4. Experiments on Optical Data Fusion

The proposed methodology is applied to the following three optical data fusion problems, namely, MS pan-sharpening, HS pan-sharpening, and HS-MS fusion. The fusion results are evaluated both visually and quantitatively using quality indices.

4.1. Data Sets

4.1.1. MS Pan-Sharpening

Two semi-real MS-PAN data sets were simulated from WorldView-3 images. Brief descriptions of the two data sets are given below.

• WorldView-3 Sydney: This data set was acquired by the visible and near-infrared (VNIR) and PAN sensors of WorldView-3 over Sydney, Australia, on 15 October 2014. (Available Online: https://www.digitalglobe.com/resources/imagery-product-samples/standard-satellite-imagery). The MS image has eight spectral bands in the VNIR range. The GSDs of the MS-PAN images are 1.6 m and 0.4 m, respectively. The study area is a 1000 × 1000 pixel size image at the resolution of the MS image, which includes parks and urban areas.
• WorldView-3 Fukushima: This data set was acquired by the VNIR and PAN sensors of WorldView-3 over Fukushima, Japan, on 10 August 2015. The MS image has eight spectral bands in the VNIR range. The GSDs of the MS-PAN images are 1.2 m and 0.3 m, respectively. The study area is a 1000×1000 pixel size image at the resolution of the MS image taken over a town named Futaba.

MS-PAN data sets are simulated based on the semi-real data evaluation in Section 3.1.2. Spatial simulation is performed to generate the LR versions of the two images using an isotropic Gaussian point spread function (PSF) with an FWHM of the Gaussian function equal to the downscaling factor. For each data set, two synthetic data sets with different GSD ratios (four and eight) were simulated. A GSD of eight was considered for two reasons: (1) to investigate the robustness of the proposed method against the GSD ratio; (2) to conduct parameter sensitivity analysis with different GSD ratios in Section 4.2.4.

4.1.2. HS Pan-Sharpening

Two synthetic HS-PAN data sets were simulated from airborne HS images. Brief descriptions of the two data sets are given below.

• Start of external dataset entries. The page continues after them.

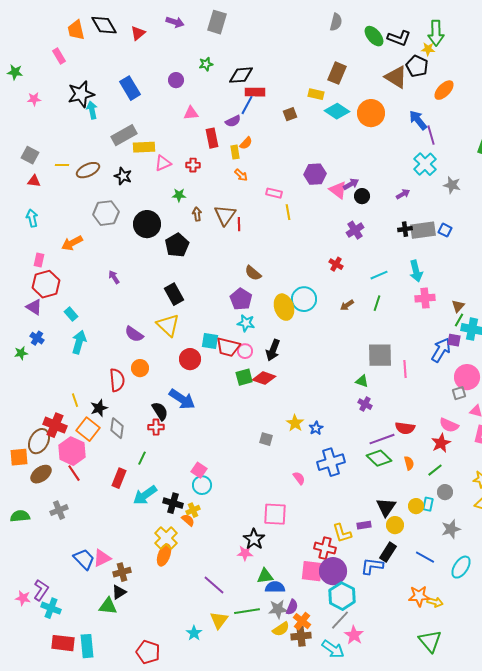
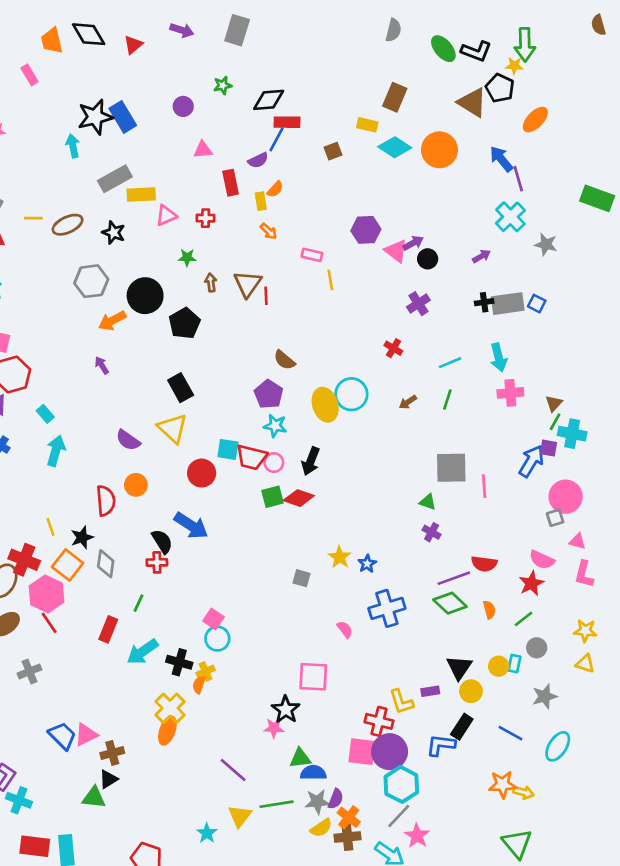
black star: (81, 94) -> (95, 117), moved
orange arrow: (72, 243) -> (112, 321), moved
orange semicircle: (188, 520) -> (199, 685), turned -112

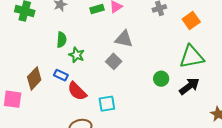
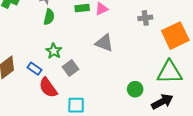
orange square: (191, 21) -> (175, 36), size x1.5
green semicircle: (62, 40) -> (49, 17), moved
gray square: (114, 61) -> (70, 68), moved

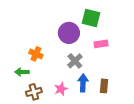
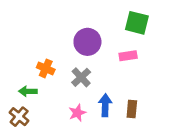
green square: (91, 18) -> (137, 23), moved
gray cross: (75, 61) -> (81, 77), moved
brown cross: (34, 92) -> (19, 117), moved, turned -35

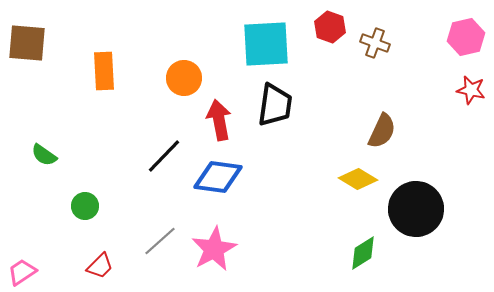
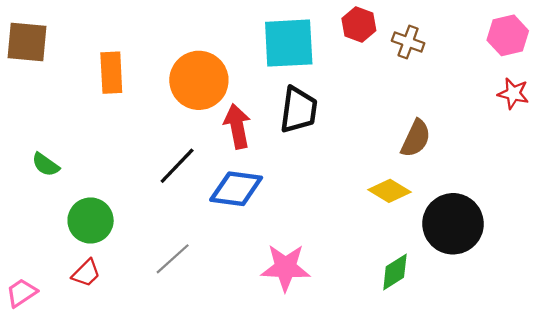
orange circle: (184, 78) -> (199, 80), size x1.5
green circle: (85, 206) -> (91, 221), size x1.5
pink star: (214, 249) -> (285, 268), moved, turned 30
red trapezoid: (100, 266) -> (86, 273), moved

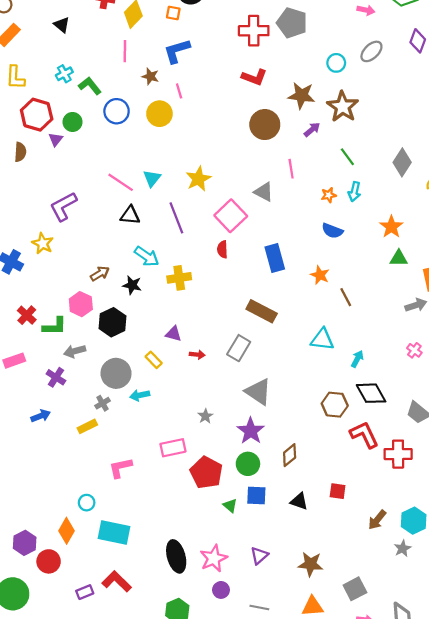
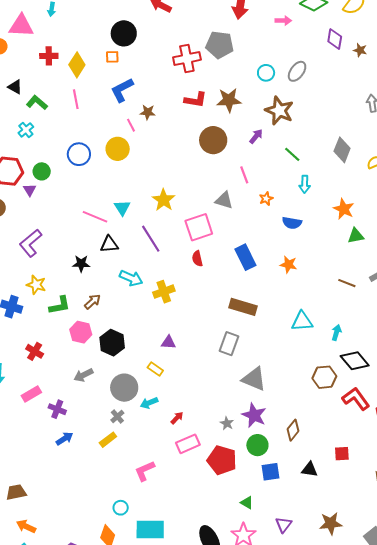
gray ellipse: (371, 51) -> (297, 71), moved
brown star: (150, 76) -> (148, 112), moved
green L-shape: (90, 86) -> (37, 103), moved
brown star: (301, 95) -> (229, 100), moved
orange star: (329, 195) -> (266, 199), moved
purple L-shape: (63, 206) -> (31, 243), moved
pink square: (231, 216) -> (199, 227), turned 36
black star: (132, 285) -> (81, 264), moved
brown line: (346, 297) -> (347, 283), moved, turned -30
green L-shape: (55, 326) -> (60, 305), moved
red arrow: (197, 355) -> (177, 418), moved, turned -40
purple cross: (56, 377) -> (57, 409), moved
gray star: (205, 416) -> (227, 423), moved
green triangle: (230, 506) -> (247, 503), moved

• ROSIS-3 University of Pavia: This data was acquired by the reflective optics spectrographic imaging system (ROSIS-3) optical airborne sensor over the University of Pavia, Italy, in 2003. A total of 103 bands covering the spectral range from 0.430 to 0.838 $\mathsf{\mu }$m are used in the experiment after removing 12 noisy bands. The study scene is a 560 × 320 pixel size image with a GSD of 1.3 m.
• Hyperspec-VNIR Chikusei: The airborne HS data set was taken by Headwall’s Hyperspec-VNIR-C imaging sensor over agricultural and urban areas in Chikusei, Ibaraki, Japan, on 19 July 2014. The data set comprises 128 bands in the spectral range from 0.363 to 1.018 $\mathsf{\mu }$m. The study scene is a 540 × 420 pixel size image with a GSD of 2.5 m. More detailed descriptions regarding the data acquisition and processing are given in [48].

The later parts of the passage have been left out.